*** Extracted entries Section Begins ***

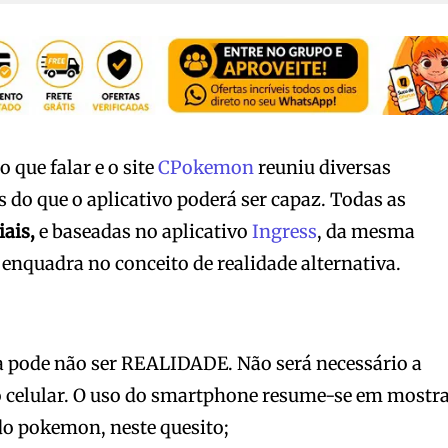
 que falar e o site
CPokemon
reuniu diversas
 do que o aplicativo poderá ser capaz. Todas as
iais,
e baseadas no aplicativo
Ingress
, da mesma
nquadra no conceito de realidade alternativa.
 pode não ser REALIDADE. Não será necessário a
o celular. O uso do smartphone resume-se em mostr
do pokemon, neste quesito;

*** Extracted entries Section Ends ***
*** Extracted entries Section Begins ***

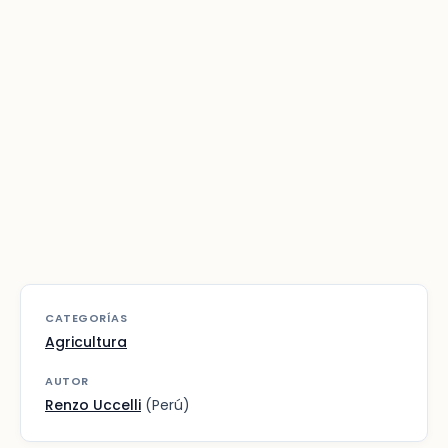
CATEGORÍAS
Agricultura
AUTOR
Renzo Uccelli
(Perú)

*** Extracted entries Section Ends ***

About this exercise:
Only one stretch of the records above is wanted: the lines between the one holding "que falar e o site" and the one holding "do pokemon, neste quesito;", inclusive, reproduced exactly.

Completed task:
 que falar e o site
CPokemon
reuniu diversas
 do que o aplicativo poderá ser capaz. Todas as
iais,
e baseadas no aplicativo
Ingress
, da mesma
nquadra no conceito de realidade alternativa.
 pode não ser REALIDADE. Não será necessário a
o celular. O uso do smartphone resume-se em mostr
do pokemon, neste quesito;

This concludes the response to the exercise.